The final of the 2002 ICC Champions Trophy was washed out twice, on 29 and 30 September 2002 at the R. Premadasa Stadium, Colombo. The matches were scheduled to be played between the Sri Lanka cricket team and the India cricket team, captained by Sanath Jayasuriya and Sourav Ganguly respectively. Both the teams shared the Trophy.

===Match officials===
- On-field umpires: Steve Bucknor (WI) and David Shepherd (Eng)
- TV umpire: Daryl Harper (Aus)
- Match referee: Clive Lloyd (WI)

===29 September===
On 29 September, Sri Lanka batted first after Jayasuriya winning the toss and scored 244 runs. Jayasuriya and Kumar Sangakkara scored fifties—74 and 54 runs respectively, and Indian off-spinner Harbhajan Singh took three wickets for 27 in 10 overs. In reply, India started their batting and scored 14 runs without any loss in two overs before the match was abandoned due to heavy rain; the match was finished in no result. It was decided that the new match would be played on the reserve day.

===30 September===
On the reserve day—30 September—the Sri Lankans again batted first, scoring 222 runs for seven in 50 overs. Mahela Jayawardene and Russel Arnold scored fifties—77 and 56 runs respectively, and Indian left-arm pacer Zaheer Khan took three wickets for 44 runs in nine overs. India scored 38 runs in 8.4 overs and the match was abandoned due to rain without result.

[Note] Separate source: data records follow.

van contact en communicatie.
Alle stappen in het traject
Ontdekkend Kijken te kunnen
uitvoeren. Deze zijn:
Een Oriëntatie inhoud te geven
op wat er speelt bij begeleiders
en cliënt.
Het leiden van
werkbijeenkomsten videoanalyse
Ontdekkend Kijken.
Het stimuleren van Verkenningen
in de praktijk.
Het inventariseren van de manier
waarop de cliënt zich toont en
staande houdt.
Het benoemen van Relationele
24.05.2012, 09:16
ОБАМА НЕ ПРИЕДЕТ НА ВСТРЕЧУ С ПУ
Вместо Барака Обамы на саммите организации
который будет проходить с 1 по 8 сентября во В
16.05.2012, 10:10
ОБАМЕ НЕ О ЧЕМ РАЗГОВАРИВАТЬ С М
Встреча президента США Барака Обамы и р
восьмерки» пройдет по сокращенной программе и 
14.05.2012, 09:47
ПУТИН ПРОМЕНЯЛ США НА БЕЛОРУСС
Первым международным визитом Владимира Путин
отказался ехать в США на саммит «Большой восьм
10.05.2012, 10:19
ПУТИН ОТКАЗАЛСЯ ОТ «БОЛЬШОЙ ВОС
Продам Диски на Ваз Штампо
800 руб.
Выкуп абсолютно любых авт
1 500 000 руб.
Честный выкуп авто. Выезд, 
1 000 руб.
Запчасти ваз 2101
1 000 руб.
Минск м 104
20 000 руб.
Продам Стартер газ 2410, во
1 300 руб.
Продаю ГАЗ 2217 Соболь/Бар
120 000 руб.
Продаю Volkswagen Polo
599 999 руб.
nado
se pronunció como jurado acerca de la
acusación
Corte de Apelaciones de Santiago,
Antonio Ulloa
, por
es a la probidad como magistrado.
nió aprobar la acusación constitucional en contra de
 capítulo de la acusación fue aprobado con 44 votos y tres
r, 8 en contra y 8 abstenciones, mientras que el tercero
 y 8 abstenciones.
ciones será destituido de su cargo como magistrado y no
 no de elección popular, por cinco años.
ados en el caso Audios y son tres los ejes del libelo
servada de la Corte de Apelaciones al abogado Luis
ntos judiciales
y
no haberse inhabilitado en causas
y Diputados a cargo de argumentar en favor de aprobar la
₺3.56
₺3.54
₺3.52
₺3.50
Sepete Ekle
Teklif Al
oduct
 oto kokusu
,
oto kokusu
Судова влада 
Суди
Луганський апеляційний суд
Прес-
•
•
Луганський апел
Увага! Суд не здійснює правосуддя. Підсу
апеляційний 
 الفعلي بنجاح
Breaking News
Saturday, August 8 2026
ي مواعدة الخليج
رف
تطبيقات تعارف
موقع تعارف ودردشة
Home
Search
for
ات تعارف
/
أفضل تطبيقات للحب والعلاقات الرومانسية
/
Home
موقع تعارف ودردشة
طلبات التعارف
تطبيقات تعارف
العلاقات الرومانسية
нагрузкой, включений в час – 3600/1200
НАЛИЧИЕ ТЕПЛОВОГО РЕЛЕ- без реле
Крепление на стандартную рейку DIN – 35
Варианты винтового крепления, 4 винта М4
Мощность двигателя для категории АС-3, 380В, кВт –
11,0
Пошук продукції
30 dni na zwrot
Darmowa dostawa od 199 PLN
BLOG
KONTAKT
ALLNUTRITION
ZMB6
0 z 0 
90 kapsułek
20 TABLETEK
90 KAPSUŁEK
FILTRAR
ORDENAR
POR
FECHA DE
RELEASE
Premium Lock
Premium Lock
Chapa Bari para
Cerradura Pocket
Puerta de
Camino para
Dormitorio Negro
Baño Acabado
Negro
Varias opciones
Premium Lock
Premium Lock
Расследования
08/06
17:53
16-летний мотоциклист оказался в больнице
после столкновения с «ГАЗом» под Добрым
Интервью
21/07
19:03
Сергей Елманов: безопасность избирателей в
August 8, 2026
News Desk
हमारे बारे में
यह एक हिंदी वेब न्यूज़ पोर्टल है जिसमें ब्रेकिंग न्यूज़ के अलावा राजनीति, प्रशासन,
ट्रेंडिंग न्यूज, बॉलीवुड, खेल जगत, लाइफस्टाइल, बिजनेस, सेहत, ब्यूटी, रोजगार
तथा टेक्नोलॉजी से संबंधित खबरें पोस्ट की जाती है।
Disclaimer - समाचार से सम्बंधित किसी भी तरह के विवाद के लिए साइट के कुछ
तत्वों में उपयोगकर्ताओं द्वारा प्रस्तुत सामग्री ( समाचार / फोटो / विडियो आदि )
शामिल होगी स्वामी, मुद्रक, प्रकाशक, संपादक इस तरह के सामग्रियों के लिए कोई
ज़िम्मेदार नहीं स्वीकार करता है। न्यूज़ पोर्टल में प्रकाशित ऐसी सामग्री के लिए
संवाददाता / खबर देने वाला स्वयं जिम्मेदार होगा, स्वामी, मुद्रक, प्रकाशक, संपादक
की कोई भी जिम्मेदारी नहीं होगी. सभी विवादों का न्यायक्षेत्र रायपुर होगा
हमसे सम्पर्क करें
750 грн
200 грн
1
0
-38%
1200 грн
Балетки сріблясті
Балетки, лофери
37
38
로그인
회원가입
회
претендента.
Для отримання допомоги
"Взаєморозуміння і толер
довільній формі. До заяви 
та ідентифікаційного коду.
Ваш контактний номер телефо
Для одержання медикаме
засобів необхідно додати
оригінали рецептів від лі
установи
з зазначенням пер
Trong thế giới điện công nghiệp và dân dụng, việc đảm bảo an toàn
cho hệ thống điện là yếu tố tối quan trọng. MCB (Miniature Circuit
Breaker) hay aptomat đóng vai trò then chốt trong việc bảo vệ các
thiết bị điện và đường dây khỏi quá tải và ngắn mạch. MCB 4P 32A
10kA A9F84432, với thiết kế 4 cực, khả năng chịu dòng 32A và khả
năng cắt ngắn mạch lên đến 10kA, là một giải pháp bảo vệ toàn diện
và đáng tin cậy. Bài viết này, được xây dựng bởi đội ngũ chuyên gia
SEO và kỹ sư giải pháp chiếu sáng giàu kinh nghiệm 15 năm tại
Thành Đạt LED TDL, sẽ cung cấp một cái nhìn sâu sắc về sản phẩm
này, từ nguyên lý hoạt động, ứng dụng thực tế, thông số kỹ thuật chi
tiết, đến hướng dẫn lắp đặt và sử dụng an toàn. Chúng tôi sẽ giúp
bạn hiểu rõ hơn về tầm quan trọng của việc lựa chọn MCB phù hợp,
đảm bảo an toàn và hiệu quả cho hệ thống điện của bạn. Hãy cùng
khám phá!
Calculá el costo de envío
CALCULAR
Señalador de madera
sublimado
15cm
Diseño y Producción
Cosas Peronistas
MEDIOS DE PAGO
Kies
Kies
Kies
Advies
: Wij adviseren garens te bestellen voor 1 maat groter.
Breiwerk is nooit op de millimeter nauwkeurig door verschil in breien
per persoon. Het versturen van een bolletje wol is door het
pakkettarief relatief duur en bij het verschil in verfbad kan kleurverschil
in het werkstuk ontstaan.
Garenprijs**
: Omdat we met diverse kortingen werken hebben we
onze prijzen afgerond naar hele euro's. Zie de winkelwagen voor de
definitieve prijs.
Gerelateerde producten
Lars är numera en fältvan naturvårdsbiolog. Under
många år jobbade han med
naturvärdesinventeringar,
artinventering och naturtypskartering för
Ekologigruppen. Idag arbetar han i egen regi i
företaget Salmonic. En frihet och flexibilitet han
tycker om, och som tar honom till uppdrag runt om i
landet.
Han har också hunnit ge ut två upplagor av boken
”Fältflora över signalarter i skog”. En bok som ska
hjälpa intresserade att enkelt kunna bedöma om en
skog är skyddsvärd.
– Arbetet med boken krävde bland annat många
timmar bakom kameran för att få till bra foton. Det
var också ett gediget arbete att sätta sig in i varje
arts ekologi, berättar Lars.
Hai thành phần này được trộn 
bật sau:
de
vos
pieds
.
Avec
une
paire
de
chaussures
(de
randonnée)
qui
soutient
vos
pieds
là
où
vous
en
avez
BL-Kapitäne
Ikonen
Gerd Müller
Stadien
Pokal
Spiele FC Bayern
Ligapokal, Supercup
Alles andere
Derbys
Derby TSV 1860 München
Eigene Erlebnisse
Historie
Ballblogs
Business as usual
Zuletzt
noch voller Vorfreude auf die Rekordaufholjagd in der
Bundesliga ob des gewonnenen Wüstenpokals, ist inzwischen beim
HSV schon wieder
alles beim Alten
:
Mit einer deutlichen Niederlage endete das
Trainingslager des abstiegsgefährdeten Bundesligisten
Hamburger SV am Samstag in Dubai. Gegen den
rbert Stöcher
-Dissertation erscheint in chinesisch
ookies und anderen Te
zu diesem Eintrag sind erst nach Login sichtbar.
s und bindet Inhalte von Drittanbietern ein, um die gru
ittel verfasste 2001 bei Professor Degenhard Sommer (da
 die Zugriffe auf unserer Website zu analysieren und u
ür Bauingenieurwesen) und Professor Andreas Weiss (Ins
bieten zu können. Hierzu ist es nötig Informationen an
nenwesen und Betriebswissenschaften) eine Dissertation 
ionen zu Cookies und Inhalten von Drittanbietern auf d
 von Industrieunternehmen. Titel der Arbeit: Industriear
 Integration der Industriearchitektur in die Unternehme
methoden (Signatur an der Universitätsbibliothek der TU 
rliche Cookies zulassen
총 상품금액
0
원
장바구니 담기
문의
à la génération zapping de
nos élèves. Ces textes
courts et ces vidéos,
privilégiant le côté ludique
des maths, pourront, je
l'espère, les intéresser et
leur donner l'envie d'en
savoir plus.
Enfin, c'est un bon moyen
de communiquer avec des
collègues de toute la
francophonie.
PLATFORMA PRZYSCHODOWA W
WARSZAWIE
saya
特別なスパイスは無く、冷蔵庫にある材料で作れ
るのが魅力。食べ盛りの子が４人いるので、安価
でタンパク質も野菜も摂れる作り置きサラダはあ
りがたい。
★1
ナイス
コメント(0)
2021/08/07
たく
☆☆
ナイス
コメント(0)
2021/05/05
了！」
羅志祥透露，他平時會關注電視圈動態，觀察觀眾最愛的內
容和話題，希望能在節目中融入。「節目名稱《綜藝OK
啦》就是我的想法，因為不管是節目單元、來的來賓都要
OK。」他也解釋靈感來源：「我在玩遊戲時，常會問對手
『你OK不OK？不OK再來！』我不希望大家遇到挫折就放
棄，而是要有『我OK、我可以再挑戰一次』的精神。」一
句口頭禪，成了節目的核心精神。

In both matches, Man of the match and Man of the Series were not awarded. Both the teams, India and Sri Lanka, were declared joint winners sharing the trophy and a prize money of $300,000.
West Indian Steve Bucknor and David Shepherd of England stood as umpires of the matches. Daryl Harper of Australia was the TV umpire and the Zimbabwean Russell Tiffin was the reserve umpire for the matches. Match referee for the finals was former West Indian captain Clive Lloyd.

==Aftermath==
International Cricket Council's (ICC) rule for One Day International (ODI) cricket at that time was: "a minimum of 25 overs have to be bowled to the side batting second to constitute a match". Indian cricketers criticized the rule ICC Champions Trophy after rain washed-out the final twice. Former Indian wicket-keeper Farokh Engineer about the rule that the "it's absolutely daft", and it "doesn't make any sense". Sanjay Manjrekar, former Test cricketer, said that the ICC "should look at that rule straight away and change it", and the "obvious thing is to continue from where they left off". Ajit Wadekar, former Indian captain, called the matches "boring" and asked the ICC to revise the group format for the tournament to preclude meaningless matches in the first round.